#### [What you have to do]
What number of lines in the material contain the word "Porsche"? Give that number alone.

#### [Source records]
▼▼▼
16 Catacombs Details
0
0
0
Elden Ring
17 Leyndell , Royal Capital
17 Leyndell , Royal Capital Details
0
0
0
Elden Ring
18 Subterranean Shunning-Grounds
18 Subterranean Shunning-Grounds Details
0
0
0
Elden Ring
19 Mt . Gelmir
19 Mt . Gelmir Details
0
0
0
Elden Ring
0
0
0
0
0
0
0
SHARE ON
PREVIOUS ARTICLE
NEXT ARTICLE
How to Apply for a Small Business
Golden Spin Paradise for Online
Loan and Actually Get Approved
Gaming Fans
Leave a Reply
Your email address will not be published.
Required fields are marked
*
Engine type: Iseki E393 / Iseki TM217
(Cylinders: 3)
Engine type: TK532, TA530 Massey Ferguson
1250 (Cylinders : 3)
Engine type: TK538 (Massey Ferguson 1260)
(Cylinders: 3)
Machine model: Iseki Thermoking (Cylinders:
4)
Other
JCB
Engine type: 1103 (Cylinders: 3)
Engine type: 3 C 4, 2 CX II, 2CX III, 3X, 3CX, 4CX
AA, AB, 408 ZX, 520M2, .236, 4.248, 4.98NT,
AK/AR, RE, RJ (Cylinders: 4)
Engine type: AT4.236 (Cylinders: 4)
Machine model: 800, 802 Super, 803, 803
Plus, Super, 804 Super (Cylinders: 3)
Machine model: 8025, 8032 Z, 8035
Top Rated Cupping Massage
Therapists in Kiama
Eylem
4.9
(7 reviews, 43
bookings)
▲▲▲
▼▼▼
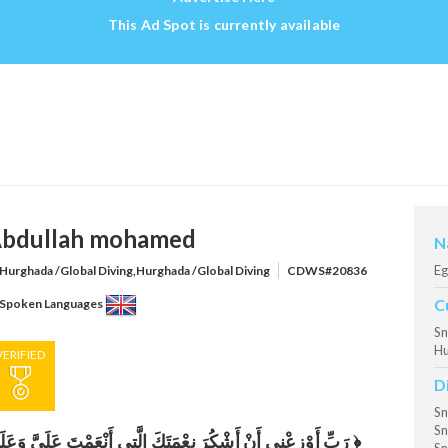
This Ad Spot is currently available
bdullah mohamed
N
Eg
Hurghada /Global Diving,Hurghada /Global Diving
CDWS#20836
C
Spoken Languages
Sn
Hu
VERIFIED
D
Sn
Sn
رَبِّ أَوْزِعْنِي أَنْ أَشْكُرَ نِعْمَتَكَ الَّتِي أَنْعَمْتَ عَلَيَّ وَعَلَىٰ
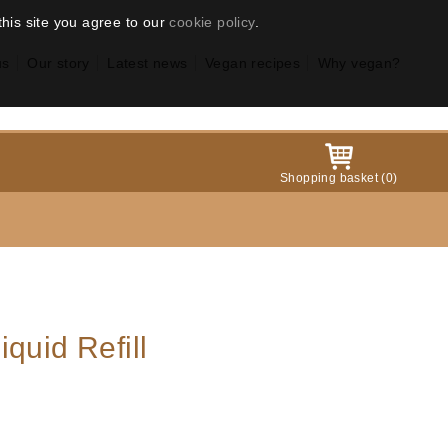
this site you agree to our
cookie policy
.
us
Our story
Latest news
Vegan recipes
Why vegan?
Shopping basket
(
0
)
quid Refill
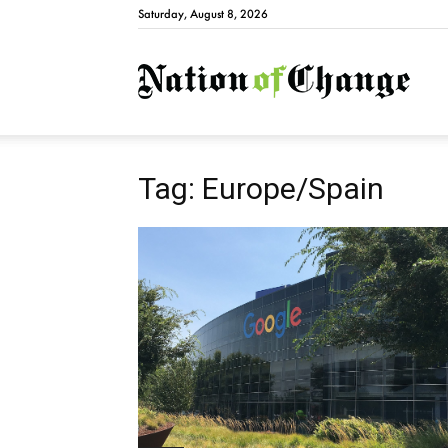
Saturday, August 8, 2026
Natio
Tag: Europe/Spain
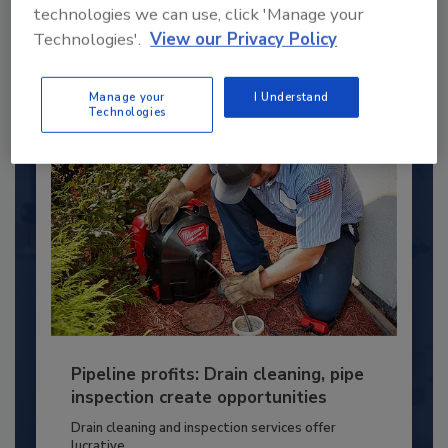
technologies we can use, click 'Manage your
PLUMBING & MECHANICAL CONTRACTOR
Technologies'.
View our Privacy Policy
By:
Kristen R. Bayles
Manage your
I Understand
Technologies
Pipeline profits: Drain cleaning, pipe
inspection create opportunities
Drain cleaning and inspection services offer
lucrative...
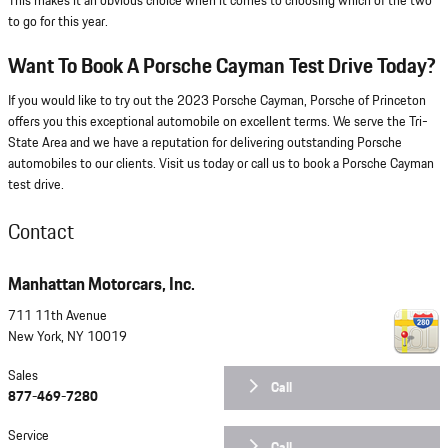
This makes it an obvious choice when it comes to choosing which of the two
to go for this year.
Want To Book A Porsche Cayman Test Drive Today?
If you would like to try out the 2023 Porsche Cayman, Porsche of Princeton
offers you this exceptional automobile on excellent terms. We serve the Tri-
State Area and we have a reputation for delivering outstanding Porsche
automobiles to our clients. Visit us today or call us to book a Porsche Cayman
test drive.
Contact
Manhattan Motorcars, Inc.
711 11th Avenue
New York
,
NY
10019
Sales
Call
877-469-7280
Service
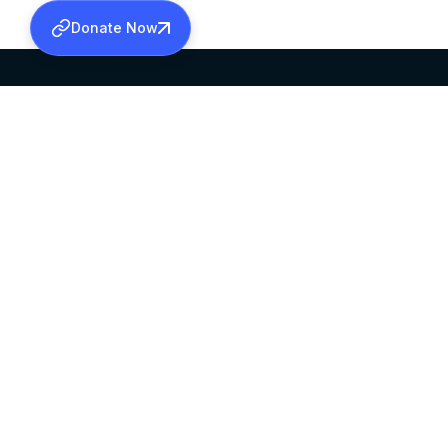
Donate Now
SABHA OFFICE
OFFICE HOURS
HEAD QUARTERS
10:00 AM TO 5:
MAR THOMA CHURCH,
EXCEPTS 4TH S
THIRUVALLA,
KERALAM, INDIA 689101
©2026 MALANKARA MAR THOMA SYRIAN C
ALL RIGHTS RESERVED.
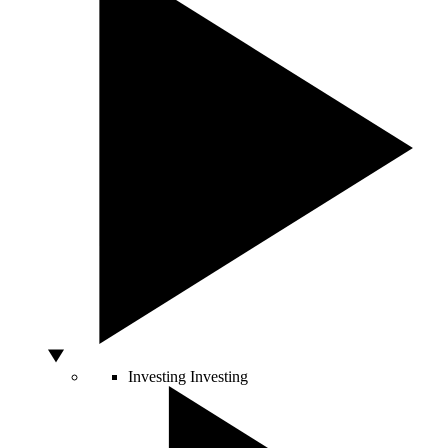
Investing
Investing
▲▲▲
#### [Reply]
4